TGFβ signaling has been implicated in promoting the mesenchymal characteristics during breast cancer invasion. Vimentin expression is a widely used marker of mesenchymal cells. Intravital imaging revealed a heterogeneous pattern of vimentin promoter::GFP reporter construct expression. Similar to the CAGA12 reporter, a greater proportion of cells moving singly were positive for vimentin expression, this probably reflects elevated TGFβ signaling. However, the increase in vimentin reporter expression was rather modest. Unlike activation of TGFβ signaling, vimentin expression was also compatible with cohesive movement. Ex vivo microarray analysis suggested that TGFβ did not drive the expression of a broad range of mesenchymal markers in MTLn3 breast cancer cells. Together these data are rather ambiguous, but they are consistent with a minor shift in the differentiation status of disseminating cells.
Imaging analysis of second model of metastasis provided much clearer insights into the differentiation status of disseminating cells. Melanoma is a type of cancer that arises from pigment producing melanocytes (19, 20). Initial attempts at intravital imaging of B16 melanoma cells using multiphoton techniques were hampered by extremely noisy fluorescence signals. These signals were only observed in melanotic B16 tumours and not amelanotic melanoma.

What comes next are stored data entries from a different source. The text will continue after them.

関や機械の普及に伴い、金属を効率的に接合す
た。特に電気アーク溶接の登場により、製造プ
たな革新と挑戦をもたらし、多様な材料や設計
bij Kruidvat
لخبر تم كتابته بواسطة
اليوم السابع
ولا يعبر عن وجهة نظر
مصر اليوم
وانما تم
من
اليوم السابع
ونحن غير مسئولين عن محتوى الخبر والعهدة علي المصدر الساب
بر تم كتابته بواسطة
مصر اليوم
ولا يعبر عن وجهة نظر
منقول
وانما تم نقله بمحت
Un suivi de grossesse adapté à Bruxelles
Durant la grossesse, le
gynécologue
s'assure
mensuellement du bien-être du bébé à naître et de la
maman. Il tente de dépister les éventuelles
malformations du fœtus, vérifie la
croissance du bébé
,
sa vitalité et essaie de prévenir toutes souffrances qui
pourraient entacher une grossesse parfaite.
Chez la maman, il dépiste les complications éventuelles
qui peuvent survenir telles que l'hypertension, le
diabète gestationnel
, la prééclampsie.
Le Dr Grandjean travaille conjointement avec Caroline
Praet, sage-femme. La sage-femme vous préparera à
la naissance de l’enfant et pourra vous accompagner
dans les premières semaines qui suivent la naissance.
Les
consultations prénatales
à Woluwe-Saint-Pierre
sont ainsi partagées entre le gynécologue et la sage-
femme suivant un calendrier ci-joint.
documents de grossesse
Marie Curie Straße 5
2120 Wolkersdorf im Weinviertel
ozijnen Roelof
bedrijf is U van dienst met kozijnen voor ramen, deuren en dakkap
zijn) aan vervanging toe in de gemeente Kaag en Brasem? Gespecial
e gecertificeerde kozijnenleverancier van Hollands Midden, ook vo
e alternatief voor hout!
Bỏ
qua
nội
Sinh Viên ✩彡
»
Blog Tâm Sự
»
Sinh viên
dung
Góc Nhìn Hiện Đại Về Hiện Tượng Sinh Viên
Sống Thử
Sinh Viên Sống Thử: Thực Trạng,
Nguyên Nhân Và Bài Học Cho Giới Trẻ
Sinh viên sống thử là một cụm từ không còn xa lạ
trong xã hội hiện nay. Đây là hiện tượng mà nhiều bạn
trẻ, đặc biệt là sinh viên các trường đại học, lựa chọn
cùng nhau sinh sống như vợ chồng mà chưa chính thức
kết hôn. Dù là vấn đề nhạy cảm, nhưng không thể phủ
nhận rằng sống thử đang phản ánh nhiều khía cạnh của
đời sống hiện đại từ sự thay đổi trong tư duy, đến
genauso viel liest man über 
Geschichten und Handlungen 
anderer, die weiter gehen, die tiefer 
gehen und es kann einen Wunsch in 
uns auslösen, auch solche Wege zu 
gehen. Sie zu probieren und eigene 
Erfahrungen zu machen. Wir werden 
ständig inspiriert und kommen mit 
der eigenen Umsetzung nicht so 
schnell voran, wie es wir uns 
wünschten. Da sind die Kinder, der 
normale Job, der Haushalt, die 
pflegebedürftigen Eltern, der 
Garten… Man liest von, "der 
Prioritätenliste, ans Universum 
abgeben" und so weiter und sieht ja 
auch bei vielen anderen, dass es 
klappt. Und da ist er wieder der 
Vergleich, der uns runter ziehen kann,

Further in vivo and in vitro correlative light and electron microscopy analysis demonstrated that this ‘noise’ was originating from stage 3 and 4 melanosomes (21). The ability to image an intrinsic signal emanating from melanosomes enabled inferences about the differentiation status of cells in the B16 melanoma model to be made. This revealed that while both primary tumors and metastases contained many cells producing pigment, the cells in transit lacked pigment. A failure to produce pigment does not necessarily indicate a change in differentiation status. Therefore another method was sought to investigate the differentiation status of the motile melanoma cells. Brn-2/POU3F2 expression is high in migratory melanoblasts in culture and decreases as melanocytes differentiate (22). To investigate the relationship between Brn-2 expression and melanoma dissemination B16 cells were engineered to contain the Brn-2 promoter driving the expression of GFP. A clear increase in Brn-2 promoter-driven GFP expression in the motile and circulating cells was observed. This increase was largely down-regulated in cells growing in the lungs. Together these data demonstrate the melanoma cells in transit between primary and secondary sites are less differentiated.

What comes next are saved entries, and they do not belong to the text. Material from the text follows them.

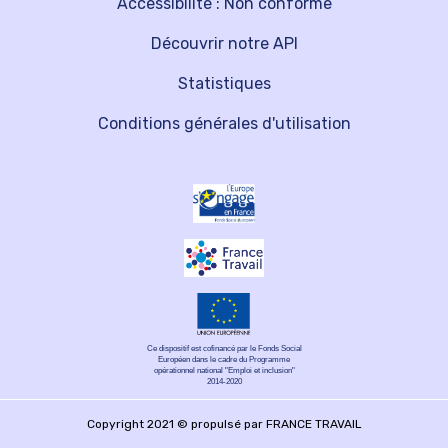
Accessibilité : Non conforme
Découvrir notre API
Statistiques
Conditions générales d'utilisation
Ce dispositif est cofinancé par le Fonds Social
Européen dans le cadre du Programme
opérationnel national "Emploi et inclusion"
2014-2020
Copyright 2021 © propulsé par FRANCE TRAVAIL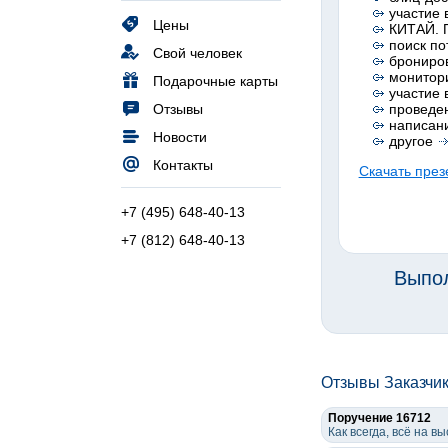
участие 
Цены
КИТАЙ. П
поиск по
Свой человек
брониров
монитор
Подарочные карты
участие 
Отзывы
проведен
написани
Новости
другое
Контакты
Скачать през
+7 (495) 648-40-13
+7 (812) 648-40-13
Выпол
Отзывы Заказчи
Поручение 16712
Как всегда, всё на 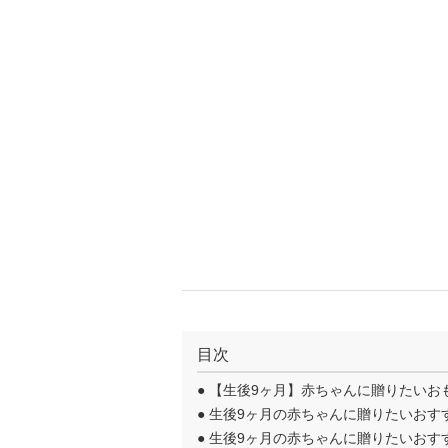
目次
●
【生後9ヶ月】赤ちゃんに贈りたいお
●
生後9ヶ月の赤ちゃんに贈りたいおす
●
生後9ヶ月の赤ちゃんに贈りたいおす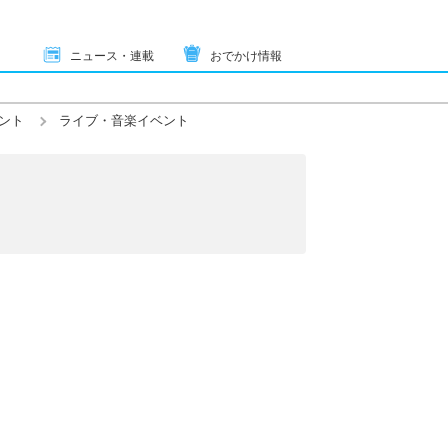
ニュース・連載
おでかけ情報
ント
ライブ・音楽イベント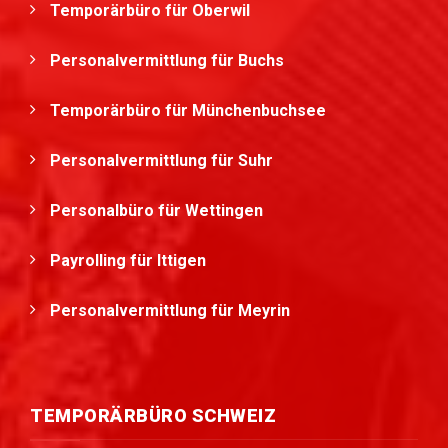
Temporärbüro für Oberwil
Personalvermittlung für Buchs
Temporärbüro für Münchenbuchsee
Personalvermittlung für Suhr
Personalbüro für Wettingen
Payrolling für Ittigen
Personalvermittlung für Meyrin
TEMPORÄRBÜRO SCHWEIZ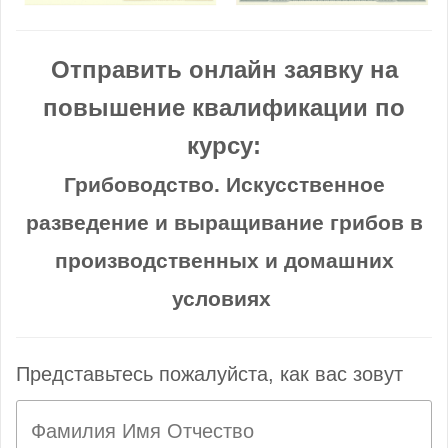
Отправить онлайн заявку на
повышение квалификации по
курсу:
Грибоводство. Искусственное
разведение и выращивание грибов в
производственных и домашних
условиях
Представьтесь пожалуйста, как вас зовут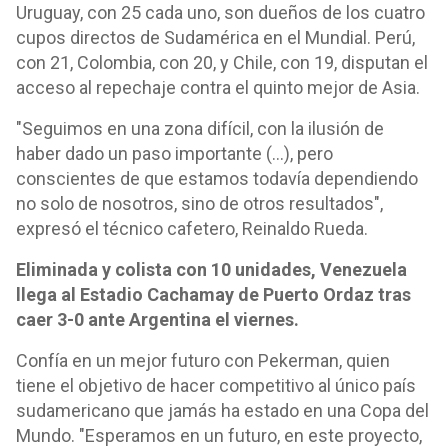
Uruguay, con 25 cada uno, son dueños de los cuatro
cupos directos de Sudamérica en el Mundial. Perú,
con 21, Colombia, con 20, y Chile, con 19, disputan el
acceso al repechaje contra el quinto mejor de Asia.
"Seguimos en una zona difícil, con la ilusión de
haber dado un paso importante (...), pero
conscientes de que estamos todavía dependiendo
no solo de nosotros, sino de otros resultados",
expresó el técnico cafetero, Reinaldo Rueda.
Eliminada y colista con 10 unidades, Venezuela
llega al Estadio Cachamay de Puerto Ordaz tras
caer 3-0 ante Argentina el viernes.
Confía en un mejor futuro con Pekerman, quien
tiene el objetivo de hacer competitivo al único país
sudamericano que jamás ha estado en una Copa del
Mundo. "Esperamos en un futuro, en este proyecto,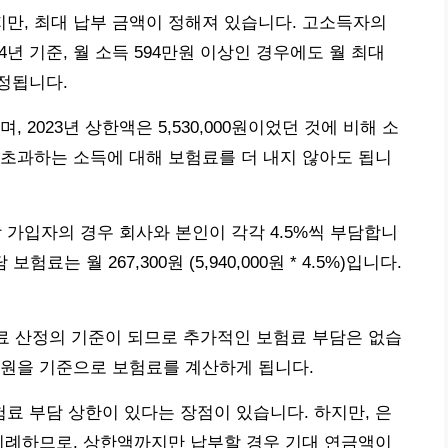
만, 최대 납부 금액이 정해져 있습니다. 고소득자의
4년 기준, 월 소득 594만원 이상인 경우에도 월 최대
산정됩니다.
 2023년 상한액은 5,530,000원이었던 것에 비해 소
초과하는 소득에 대해 보험료를 더 내지 않아도 됩니
 가입자의 경우 회사와 본인이 각각 4.5%씩 부담합니
험료는 월 267,300원 (5,940,000원 * 4.5%)입니다.
험료 산정의 기준이 되므로 추가적인 보험료 부담은 없습
94만원을 기준으로 보험료를 계산하게 됩니다.
 부담 상한이 있다는 장점이 있습니다. 하지만, 은
비례하므로, 상한액까지만 납부할 경우 기대 연금액이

Microarray analysis was used to learn more about the less differentiated melanoma cells ‘in transit’ between primary and secondary sites. Pigmented and non-pigmented cells were isolated from the same tumor and their gene expression profiles compared. The poorly pigmented population, which includes motile cells, had higher expression of TGFβ2. The expression of TGFβ2 can be induced by TGFβ signaling (7) and suggests that TGFβ signaling is active in cells with low pigment levels. In vitro studies confirmed that both TGFβ1 and TGFβ2 inhibited pigmentation and stimulated B16 cell motility.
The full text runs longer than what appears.